Desde que los seres humanos vivimos en sociedad, para
hacerlo, nos hemos tenido que regir por criterios de convivencia comunes que
debíamos respetar por mera supervivencia. Tales criterios han encausado
nuestras conductas, de forma que hemos asumido la necesidad de reprimirnos ante
la concreción y realización de parte de nuestros deseos. Como no todos los
humanos tenemos los mismos planteamientos, ni las mismas inquietudes, ni los
mismos sueños, ni las mismas aptitudes; nunca tales criterios generales
satisfacen plenamente a cada individuo. De ahí que jamás se ha llegado a
concesos por unanimidad, y se ha tenido que conformar con mayorías. Lo que en
sí mismo implica que las minorías han tenido que reprimir sus ilusiones para
encajar en ese todo de diversidad, o sencillamente salirse de su entorno. Frente
a la complejidad de tal encaje siempre se ha distinguido dos espacios de
convivencia, el privado y el público.
El ámbito privado generalmente se circunscribía al escenario
de la familia nuclear o amplia, que creaban sus propias normas de convivencia
que, aunque fueran más laxas que la norma sociales, también conformaban la
aptitud y la actitud con que los miembros de ese núcleo privado abordaban y
enfrentaban su encaje social: lo que en casa se podía hacer, no siempre se
debía hacer o se hacía en público; y en el supuesto que se hiciera lo indebido,
se asumía las correcciones impuestas para mantener la convivencia en paz. La
represión de las actitudes socialmente indeseables era norma necesaria.
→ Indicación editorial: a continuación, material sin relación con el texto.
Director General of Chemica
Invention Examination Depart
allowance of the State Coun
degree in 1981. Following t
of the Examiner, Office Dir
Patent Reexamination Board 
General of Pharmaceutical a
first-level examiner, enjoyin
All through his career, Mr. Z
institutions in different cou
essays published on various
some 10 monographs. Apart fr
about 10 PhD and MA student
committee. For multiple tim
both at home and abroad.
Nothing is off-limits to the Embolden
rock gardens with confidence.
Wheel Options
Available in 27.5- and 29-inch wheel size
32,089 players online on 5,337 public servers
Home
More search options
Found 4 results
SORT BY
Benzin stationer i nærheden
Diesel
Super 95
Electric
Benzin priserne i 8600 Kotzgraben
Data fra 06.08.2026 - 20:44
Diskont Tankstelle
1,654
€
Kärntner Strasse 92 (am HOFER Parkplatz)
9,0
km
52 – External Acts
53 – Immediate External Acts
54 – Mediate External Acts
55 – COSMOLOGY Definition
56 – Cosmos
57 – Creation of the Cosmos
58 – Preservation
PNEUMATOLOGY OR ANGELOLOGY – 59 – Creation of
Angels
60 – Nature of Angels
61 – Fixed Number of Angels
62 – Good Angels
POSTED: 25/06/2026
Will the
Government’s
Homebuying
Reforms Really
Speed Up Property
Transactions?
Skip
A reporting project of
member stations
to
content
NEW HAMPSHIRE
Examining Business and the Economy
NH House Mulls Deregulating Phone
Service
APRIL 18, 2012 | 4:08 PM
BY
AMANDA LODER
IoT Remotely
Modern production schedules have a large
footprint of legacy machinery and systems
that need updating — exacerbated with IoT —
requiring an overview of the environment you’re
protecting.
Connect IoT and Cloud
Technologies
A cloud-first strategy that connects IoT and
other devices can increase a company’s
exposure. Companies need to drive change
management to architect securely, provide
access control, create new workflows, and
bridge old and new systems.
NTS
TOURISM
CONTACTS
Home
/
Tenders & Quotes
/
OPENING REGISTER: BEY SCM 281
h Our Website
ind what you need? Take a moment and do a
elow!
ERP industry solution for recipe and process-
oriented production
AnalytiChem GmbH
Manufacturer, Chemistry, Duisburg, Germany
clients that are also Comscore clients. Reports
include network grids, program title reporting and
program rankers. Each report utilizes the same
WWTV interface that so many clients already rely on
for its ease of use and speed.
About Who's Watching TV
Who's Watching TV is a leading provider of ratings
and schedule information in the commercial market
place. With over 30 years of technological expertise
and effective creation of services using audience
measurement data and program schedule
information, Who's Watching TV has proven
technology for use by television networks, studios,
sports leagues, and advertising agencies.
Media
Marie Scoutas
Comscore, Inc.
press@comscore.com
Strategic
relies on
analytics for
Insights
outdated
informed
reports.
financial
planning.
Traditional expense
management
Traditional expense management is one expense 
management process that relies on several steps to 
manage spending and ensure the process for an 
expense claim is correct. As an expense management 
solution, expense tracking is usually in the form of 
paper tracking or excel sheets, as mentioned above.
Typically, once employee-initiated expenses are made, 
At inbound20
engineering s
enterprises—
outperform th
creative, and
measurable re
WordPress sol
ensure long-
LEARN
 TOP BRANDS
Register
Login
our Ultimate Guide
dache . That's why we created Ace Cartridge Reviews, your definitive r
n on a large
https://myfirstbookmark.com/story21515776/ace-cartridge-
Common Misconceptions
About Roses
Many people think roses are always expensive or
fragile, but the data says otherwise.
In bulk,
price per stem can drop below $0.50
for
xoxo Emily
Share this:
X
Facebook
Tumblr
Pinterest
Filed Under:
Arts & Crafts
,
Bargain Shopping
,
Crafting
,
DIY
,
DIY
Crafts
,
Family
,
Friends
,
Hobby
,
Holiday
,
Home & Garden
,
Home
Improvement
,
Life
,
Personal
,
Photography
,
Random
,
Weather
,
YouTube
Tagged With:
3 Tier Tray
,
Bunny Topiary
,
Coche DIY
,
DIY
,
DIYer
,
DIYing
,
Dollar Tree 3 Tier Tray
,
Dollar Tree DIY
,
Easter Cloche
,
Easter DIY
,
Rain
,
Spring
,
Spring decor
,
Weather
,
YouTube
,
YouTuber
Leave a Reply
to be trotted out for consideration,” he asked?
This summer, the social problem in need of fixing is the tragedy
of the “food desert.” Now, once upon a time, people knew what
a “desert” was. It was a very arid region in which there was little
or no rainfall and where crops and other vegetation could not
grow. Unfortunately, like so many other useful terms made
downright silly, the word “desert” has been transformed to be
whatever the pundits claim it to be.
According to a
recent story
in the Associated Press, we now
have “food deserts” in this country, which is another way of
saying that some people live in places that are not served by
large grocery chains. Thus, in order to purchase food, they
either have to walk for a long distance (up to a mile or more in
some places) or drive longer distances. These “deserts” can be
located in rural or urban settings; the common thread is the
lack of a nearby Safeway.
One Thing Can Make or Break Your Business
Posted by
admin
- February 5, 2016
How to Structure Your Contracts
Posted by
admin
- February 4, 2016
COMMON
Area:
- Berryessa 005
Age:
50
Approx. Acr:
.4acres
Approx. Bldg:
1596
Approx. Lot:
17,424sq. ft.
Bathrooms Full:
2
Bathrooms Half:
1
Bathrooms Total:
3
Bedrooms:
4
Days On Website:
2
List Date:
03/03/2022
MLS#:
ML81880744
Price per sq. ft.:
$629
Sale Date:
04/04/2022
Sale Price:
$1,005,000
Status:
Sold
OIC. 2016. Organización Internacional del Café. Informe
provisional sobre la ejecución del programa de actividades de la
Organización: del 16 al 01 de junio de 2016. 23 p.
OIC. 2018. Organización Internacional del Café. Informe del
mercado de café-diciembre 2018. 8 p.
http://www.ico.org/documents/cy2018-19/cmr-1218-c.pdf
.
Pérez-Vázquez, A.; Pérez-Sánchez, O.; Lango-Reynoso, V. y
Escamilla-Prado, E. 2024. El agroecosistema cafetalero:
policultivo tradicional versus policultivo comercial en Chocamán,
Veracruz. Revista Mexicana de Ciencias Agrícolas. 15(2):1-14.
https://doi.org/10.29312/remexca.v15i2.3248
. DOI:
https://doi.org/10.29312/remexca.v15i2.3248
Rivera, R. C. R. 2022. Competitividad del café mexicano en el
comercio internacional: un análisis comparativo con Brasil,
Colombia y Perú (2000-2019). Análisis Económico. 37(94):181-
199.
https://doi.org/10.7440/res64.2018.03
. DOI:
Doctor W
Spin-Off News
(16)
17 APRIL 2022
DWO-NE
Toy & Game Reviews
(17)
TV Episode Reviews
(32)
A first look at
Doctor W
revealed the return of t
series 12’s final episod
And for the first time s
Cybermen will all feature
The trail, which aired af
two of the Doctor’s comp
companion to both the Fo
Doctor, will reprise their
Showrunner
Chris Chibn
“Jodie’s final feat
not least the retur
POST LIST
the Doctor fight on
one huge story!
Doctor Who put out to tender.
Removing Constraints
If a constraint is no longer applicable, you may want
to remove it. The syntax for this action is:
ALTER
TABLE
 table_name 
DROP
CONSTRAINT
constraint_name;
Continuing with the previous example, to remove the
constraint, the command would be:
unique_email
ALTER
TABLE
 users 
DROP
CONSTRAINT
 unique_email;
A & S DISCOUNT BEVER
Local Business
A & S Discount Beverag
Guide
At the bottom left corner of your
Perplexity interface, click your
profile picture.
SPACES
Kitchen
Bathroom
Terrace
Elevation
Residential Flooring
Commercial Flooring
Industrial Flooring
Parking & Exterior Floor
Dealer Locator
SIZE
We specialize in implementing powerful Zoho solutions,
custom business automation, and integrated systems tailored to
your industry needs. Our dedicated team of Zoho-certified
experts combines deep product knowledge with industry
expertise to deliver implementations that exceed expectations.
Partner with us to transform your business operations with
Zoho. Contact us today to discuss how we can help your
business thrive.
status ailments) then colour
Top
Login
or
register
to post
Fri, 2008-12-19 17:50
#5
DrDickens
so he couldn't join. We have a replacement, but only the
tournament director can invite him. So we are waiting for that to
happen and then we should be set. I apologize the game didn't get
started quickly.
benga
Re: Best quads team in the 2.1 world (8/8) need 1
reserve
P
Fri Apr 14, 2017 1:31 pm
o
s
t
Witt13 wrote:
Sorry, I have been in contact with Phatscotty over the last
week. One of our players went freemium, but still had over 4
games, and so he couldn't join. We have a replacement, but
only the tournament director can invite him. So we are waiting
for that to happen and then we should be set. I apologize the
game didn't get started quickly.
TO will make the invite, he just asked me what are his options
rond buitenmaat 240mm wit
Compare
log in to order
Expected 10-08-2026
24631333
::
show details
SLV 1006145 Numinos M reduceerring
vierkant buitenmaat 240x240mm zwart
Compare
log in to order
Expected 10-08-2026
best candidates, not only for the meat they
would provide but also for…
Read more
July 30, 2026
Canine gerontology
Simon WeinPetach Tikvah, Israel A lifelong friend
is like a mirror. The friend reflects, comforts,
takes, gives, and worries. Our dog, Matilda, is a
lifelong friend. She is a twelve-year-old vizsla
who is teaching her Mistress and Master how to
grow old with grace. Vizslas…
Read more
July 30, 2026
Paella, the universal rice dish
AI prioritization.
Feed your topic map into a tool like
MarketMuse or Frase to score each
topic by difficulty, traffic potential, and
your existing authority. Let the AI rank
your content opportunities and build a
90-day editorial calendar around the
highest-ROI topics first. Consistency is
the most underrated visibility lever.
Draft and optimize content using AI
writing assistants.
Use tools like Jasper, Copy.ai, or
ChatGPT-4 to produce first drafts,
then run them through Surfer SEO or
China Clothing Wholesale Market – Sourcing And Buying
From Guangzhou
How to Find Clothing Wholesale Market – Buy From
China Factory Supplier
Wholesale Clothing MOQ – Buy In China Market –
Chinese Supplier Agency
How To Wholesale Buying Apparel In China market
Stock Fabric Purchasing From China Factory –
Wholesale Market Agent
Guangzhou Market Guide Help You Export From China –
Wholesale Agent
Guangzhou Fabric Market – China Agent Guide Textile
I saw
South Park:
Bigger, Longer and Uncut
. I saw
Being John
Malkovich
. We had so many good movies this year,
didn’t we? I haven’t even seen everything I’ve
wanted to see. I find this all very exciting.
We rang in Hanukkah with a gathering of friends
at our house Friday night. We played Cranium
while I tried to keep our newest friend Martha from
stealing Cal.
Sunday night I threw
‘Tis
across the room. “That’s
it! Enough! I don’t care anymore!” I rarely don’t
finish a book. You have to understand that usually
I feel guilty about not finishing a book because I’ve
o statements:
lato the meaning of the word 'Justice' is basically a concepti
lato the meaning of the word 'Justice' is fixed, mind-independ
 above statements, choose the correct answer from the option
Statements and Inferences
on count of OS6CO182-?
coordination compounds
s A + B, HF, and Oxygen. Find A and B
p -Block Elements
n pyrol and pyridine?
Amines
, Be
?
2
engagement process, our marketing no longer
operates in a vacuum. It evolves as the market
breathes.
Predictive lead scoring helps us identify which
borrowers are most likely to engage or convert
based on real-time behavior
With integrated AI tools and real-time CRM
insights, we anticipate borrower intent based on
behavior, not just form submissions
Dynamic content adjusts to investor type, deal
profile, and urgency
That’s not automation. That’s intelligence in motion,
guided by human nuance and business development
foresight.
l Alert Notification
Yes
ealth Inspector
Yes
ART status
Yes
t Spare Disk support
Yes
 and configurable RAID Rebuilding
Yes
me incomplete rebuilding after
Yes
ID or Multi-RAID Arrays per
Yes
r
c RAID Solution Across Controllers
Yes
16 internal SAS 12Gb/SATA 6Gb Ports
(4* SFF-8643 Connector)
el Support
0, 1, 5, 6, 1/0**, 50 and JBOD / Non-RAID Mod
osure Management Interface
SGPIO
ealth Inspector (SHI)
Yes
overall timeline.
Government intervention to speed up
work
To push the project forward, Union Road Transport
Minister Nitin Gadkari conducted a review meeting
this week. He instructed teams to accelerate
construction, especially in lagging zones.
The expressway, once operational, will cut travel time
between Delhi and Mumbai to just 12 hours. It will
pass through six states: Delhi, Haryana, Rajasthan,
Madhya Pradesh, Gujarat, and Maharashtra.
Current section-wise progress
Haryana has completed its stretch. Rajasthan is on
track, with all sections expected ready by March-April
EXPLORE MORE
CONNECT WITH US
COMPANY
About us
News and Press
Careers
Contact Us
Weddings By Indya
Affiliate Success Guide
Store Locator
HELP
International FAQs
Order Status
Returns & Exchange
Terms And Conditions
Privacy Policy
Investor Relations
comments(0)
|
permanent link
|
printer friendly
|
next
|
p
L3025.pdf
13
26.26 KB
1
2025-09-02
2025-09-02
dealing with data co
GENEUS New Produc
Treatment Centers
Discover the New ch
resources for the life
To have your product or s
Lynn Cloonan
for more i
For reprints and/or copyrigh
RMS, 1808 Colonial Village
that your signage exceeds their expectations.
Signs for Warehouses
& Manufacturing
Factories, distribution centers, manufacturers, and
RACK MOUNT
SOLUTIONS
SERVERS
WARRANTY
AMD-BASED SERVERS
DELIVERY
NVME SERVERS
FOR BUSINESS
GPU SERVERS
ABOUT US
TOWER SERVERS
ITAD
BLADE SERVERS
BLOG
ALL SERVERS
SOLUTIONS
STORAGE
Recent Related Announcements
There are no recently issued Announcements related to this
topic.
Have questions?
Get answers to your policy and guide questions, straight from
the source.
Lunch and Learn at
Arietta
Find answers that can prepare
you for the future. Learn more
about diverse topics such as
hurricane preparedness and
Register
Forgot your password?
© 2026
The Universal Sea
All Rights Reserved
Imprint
Toda esta normativa, estas reglas o criterios, seguramente de
origen religioso o moral conformó la legalidad, y cuyo cumplimiento que en su
extremo de necesidad posibilitaba el uso de la fuerza o de la violencia, se
adjudicó a unos pocos individuos legitimados para ello. Y así evitar que cada
miembro del todo impusiera su voluntad sobre el resto o sobre algunos. Esto que
desde antiguo alguien bautizó como el “contrato social” es lo que conforma la
política que impregna y domina todo el ámbito social, e influye y regula
también el ámbito privado, aunque no con la misma severidad.
La política impregna y rige indefectiblemente la vida social
y privada de todos, estén donde estén y sean de donde sean. De la política sales los impuestos; determina
en qué se invierten, quién los paga y en qué proporción. La política decide los
planes de estudio, regula los colegios, las universidades, la investigación
científica, la elección y la regulación de los funcionarios públicos. La
política crea las leyes penales, civiles, administrativas, laborales. La
política selecciones y regula a los jueces, magistrados, ficales, militares y
policías. La política promulga la Constitución del Estado y la reforma o
sustituye por otra. Nada en absoluto escapa de la política, nada le es ajeno. Y naturalmente la gestión de la política puede
ser muy mala, mala, regular, buena o muy buena.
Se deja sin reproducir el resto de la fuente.